This is a joke, right?
Posted by: Ginger Yellow | Sep 8, 2005 1:52:16 PM
Meyerson writes that conservatives today do not support "ublic expenditures for the public good." However, he seems hopelessly confused about what is and is not a public good.
Public goods, as economists use that term, are goods or services whose benefits accrue not just to the person purchasing them but to everyone. Thus, no one has any incentive to purchase them. National defense is a great example. If I pay for the army all by myself, it defends everyone else, too, even though I'm the only one paying for it. Levees that protect an entire city are another fine example. The most fervent advocates of small government believe that the proper - indeed the only proper - function of government is to pay for public goods.

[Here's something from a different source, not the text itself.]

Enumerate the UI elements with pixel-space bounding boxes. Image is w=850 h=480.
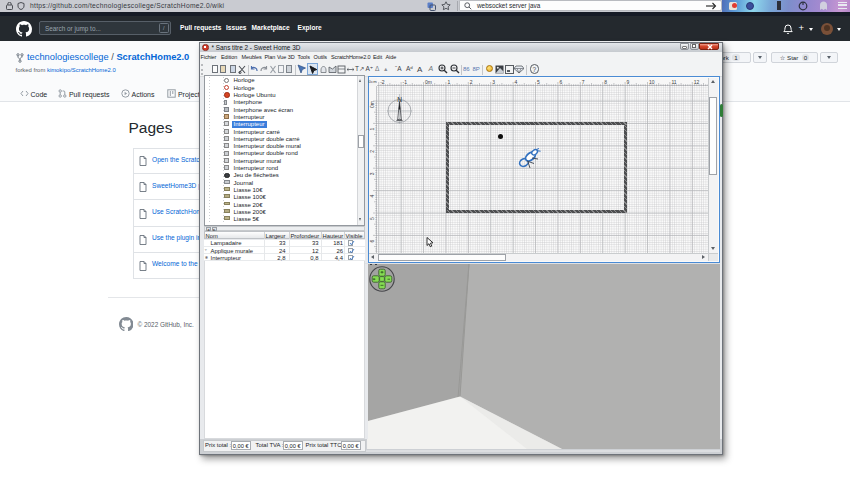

Most of the services that liberals like Meyerson want the government to provide are not "public goods" at all but income transfers. Health care is a good example. Everyone has an incentive to purchase their own health care because that purchase benefits them uniquely and not everyone else. When the government taxes me to pay for your health care, that's an income transfer, not the government providing a public good.

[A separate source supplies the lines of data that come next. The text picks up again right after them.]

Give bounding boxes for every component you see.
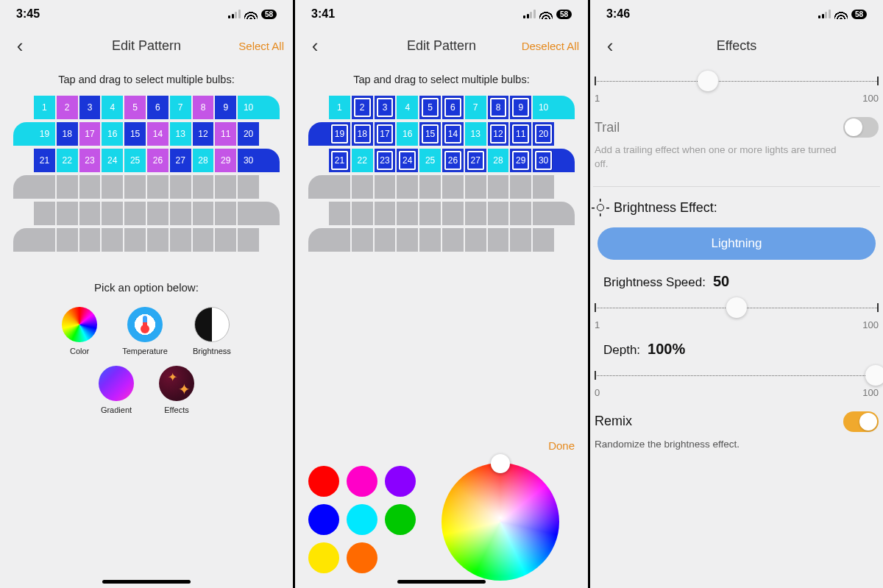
select-all-button[interactable]: Select All: [238, 40, 284, 52]
bulb-19[interactable]: 19: [329, 122, 350, 146]
bulb-17[interactable]: 17: [375, 122, 396, 146]
bulb-empty[interactable]: [215, 228, 236, 252]
bulb-9[interactable]: 9: [510, 96, 531, 119]
swatch-2[interactable]: [385, 466, 416, 497]
bulb-empty[interactable]: [124, 228, 146, 252]
bulb-empty[interactable]: [57, 228, 78, 252]
bulb-10[interactable]: 10: [533, 96, 554, 119]
bulb-empty[interactable]: [375, 175, 396, 199]
bulb-27[interactable]: 27: [170, 149, 191, 172]
bulb-empty[interactable]: [147, 202, 169, 225]
bulb-26[interactable]: 26: [147, 149, 169, 172]
bulb-2[interactable]: 2: [352, 96, 373, 119]
bulb-empty[interactable]: [442, 175, 464, 199]
bulb-22[interactable]: 22: [352, 149, 373, 172]
bulb-5[interactable]: 5: [124, 96, 146, 119]
bulb-17[interactable]: 17: [79, 122, 101, 146]
bulb-28[interactable]: 28: [193, 149, 214, 172]
bulb-27[interactable]: 27: [465, 149, 486, 172]
bulb-23[interactable]: 23: [375, 149, 396, 172]
bulb-6[interactable]: 6: [442, 96, 464, 119]
wheel-thumb[interactable]: [491, 454, 510, 473]
bulb-20[interactable]: 20: [533, 122, 554, 146]
bulb-21[interactable]: 21: [34, 149, 55, 172]
bulb-empty[interactable]: [57, 202, 78, 225]
top-slider[interactable]: [595, 74, 879, 88]
bulb-empty[interactable]: [57, 175, 78, 199]
bulb-empty[interactable]: [34, 175, 55, 199]
bulb-16[interactable]: 16: [397, 122, 418, 146]
bulb-8[interactable]: 8: [193, 96, 214, 119]
bulb-empty[interactable]: [375, 228, 396, 252]
bulb-empty[interactable]: [442, 228, 464, 252]
swatch-7[interactable]: [347, 542, 377, 573]
bulb-12[interactable]: 12: [193, 122, 214, 146]
bulb-19[interactable]: 19: [34, 122, 55, 146]
bulb-empty[interactable]: [352, 175, 373, 199]
bulb-empty[interactable]: [238, 175, 259, 199]
bulb-11[interactable]: 11: [215, 122, 236, 146]
home-indicator[interactable]: [102, 580, 191, 584]
bulb-3[interactable]: 3: [79, 96, 101, 119]
bulb-8[interactable]: 8: [488, 96, 509, 119]
bulb-empty[interactable]: [533, 175, 554, 199]
bulb-empty[interactable]: [79, 202, 101, 225]
bulb-empty[interactable]: [465, 228, 486, 252]
bulb-grid[interactable]: 1234567891019181716151413121120212223242…: [13, 96, 280, 252]
bulb-empty[interactable]: [397, 202, 418, 225]
bulb-16[interactable]: 16: [102, 122, 123, 146]
bulb-empty[interactable]: [329, 202, 350, 225]
bulb-7[interactable]: 7: [170, 96, 191, 119]
bulb-empty[interactable]: [419, 228, 441, 252]
bulb-7[interactable]: 7: [465, 96, 486, 119]
bulb-2[interactable]: 2: [57, 96, 78, 119]
bulb-29[interactable]: 29: [510, 149, 531, 172]
bulb-14[interactable]: 14: [442, 122, 464, 146]
bulb-empty[interactable]: [147, 175, 169, 199]
bulb-13[interactable]: 13: [170, 122, 191, 146]
bulb-30[interactable]: 30: [533, 149, 554, 172]
bulb-10[interactable]: 10: [238, 96, 259, 119]
bulb-empty[interactable]: [397, 175, 418, 199]
bulb-empty[interactable]: [193, 228, 214, 252]
bulb-empty[interactable]: [170, 175, 191, 199]
bulb-3[interactable]: 3: [375, 96, 396, 119]
bulb-empty[interactable]: [510, 175, 531, 199]
bulb-empty[interactable]: [488, 202, 509, 225]
bulb-5[interactable]: 5: [419, 96, 441, 119]
bulb-empty[interactable]: [124, 202, 146, 225]
depth-slider[interactable]: [595, 368, 879, 383]
swatch-1[interactable]: [347, 466, 377, 497]
bulb-30[interactable]: 30: [238, 149, 259, 172]
option-brightness[interactable]: [194, 307, 230, 342]
bulb-empty[interactable]: [34, 202, 55, 225]
bulb-4[interactable]: 4: [102, 96, 123, 119]
bulb-empty[interactable]: [79, 175, 101, 199]
bulb-empty[interactable]: [102, 175, 123, 199]
bulb-empty[interactable]: [397, 228, 418, 252]
bulb-empty[interactable]: [193, 202, 214, 225]
bulb-21[interactable]: 21: [329, 149, 350, 172]
bulb-4[interactable]: 4: [397, 96, 418, 119]
swatch-6[interactable]: [308, 542, 339, 573]
bulb-empty[interactable]: [419, 175, 441, 199]
swatch-3[interactable]: [308, 504, 339, 535]
bulb-empty[interactable]: [79, 228, 101, 252]
home-indicator[interactable]: [397, 580, 486, 584]
bulb-empty[interactable]: [329, 228, 350, 252]
bulb-1[interactable]: 1: [34, 96, 55, 119]
back-button[interactable]: ‹: [9, 36, 31, 55]
option-temperature[interactable]: [127, 307, 163, 342]
bulb-empty[interactable]: [352, 228, 373, 252]
bulb-22[interactable]: 22: [57, 149, 78, 172]
bulb-empty[interactable]: [102, 228, 123, 252]
bulb-24[interactable]: 24: [397, 149, 418, 172]
bulb-1[interactable]: 1: [329, 96, 350, 119]
swatch-4[interactable]: [347, 504, 377, 535]
bulb-empty[interactable]: [442, 202, 464, 225]
bulb-empty[interactable]: [238, 202, 259, 225]
bulb-empty[interactable]: [352, 202, 373, 225]
bulb-empty[interactable]: [238, 228, 259, 252]
speed-slider[interactable]: [595, 300, 879, 315]
option-effects[interactable]: [159, 366, 194, 401]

Hope this clarifies things a bit.
Posted by: DBLDBL | Sep 8, 2005 2:11:06 PM
oops DBLDBL you hve confused public "goods" with the public (or in Locke's phrase "common") good. And indeed those things which you are taxed for which direcdtly benefit someone else (lets say health care) does indeed contribute to the common good.
Your clarification is nonsense.
Posted by: skylab | Sep 8, 2005 4:11:54 PM
Health care actually is a public good.
There are specific, measurable benefits to society in having easily available health care. I - as an individual - benefit if my neighbors are in good health, if corporations want to locate their factories nearby because they can afford health care for their workers (see autoplants moving to canada) etc. If I'm healthy enough to be a productive member of society, that benefits you - and if I'm not, that hurts you.
Of course, health care is ALSO a private good, but that's what's tricky about it.
But the notion that they're not public goods is absurd, and displays a particularly weak grasp of the difference.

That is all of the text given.